### Work task
Output only the lines below that start at the line containing "kaimiņš nelikumīgi uzceļ būvi?" and end at the line containing "nstrukciju, kas, iespējams, ir", with both ends kept.

### Stored data
§ §

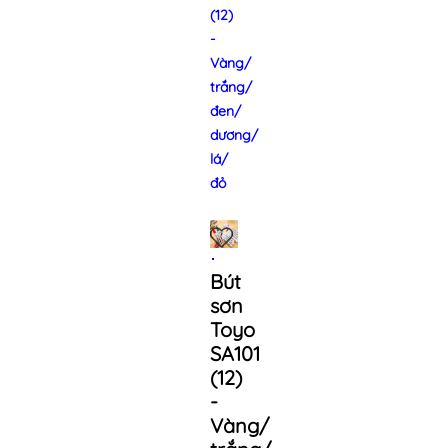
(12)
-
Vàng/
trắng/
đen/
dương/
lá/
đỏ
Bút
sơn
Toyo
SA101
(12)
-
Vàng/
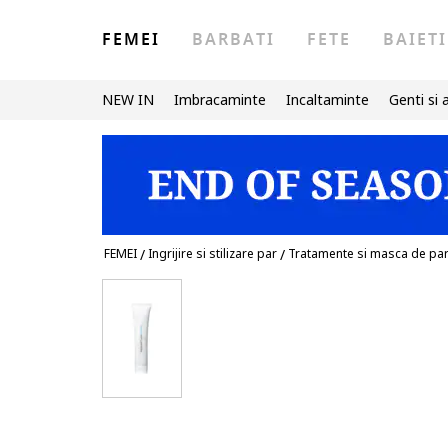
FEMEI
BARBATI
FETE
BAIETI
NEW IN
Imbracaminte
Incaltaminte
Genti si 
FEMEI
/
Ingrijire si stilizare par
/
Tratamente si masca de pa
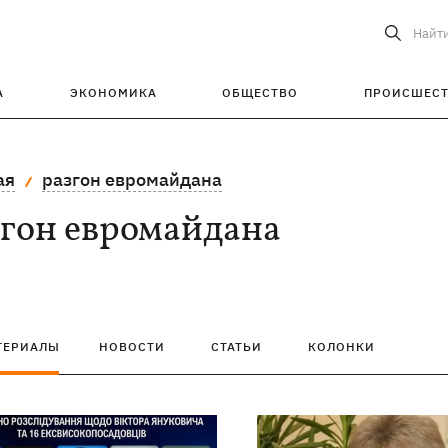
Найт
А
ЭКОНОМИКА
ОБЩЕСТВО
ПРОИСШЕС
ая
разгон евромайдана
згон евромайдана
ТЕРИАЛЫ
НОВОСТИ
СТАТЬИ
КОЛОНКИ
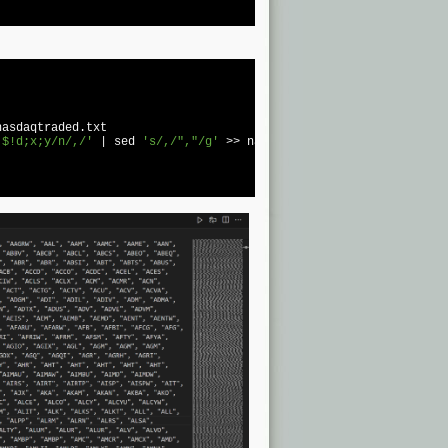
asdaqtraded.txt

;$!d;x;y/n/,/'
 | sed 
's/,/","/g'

§ §

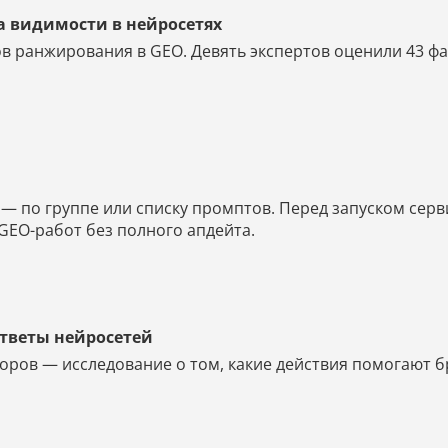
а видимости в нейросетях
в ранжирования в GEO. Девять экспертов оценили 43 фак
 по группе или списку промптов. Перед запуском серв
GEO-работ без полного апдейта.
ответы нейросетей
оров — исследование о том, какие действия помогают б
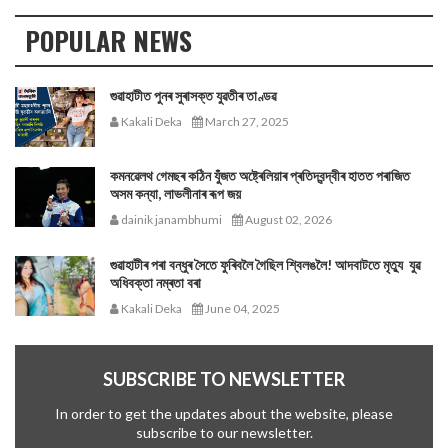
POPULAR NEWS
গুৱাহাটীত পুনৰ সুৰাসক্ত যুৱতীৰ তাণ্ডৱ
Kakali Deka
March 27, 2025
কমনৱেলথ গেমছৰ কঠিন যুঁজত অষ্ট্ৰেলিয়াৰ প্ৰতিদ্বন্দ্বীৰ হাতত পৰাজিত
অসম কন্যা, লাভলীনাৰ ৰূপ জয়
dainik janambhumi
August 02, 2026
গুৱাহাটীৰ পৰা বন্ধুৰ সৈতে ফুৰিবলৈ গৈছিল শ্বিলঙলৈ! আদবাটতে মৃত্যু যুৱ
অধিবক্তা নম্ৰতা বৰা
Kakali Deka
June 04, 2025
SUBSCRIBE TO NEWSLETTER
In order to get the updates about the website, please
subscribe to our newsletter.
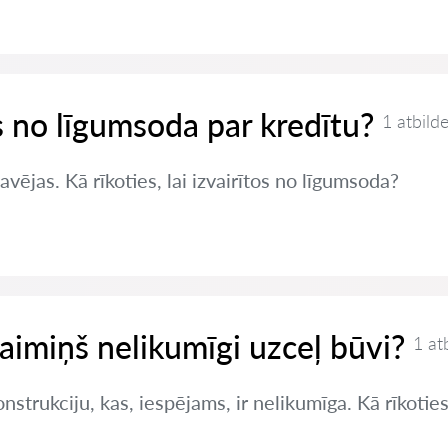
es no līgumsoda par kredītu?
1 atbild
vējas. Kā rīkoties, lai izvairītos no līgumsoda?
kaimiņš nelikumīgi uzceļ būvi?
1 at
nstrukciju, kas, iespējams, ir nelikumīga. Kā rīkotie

§ §

### Answer box
kaimiņš nelikumīgi uzceļ būvi?
1 at
nstrukciju, kas, iespējams, ir nelikumīga. Kā rīkotie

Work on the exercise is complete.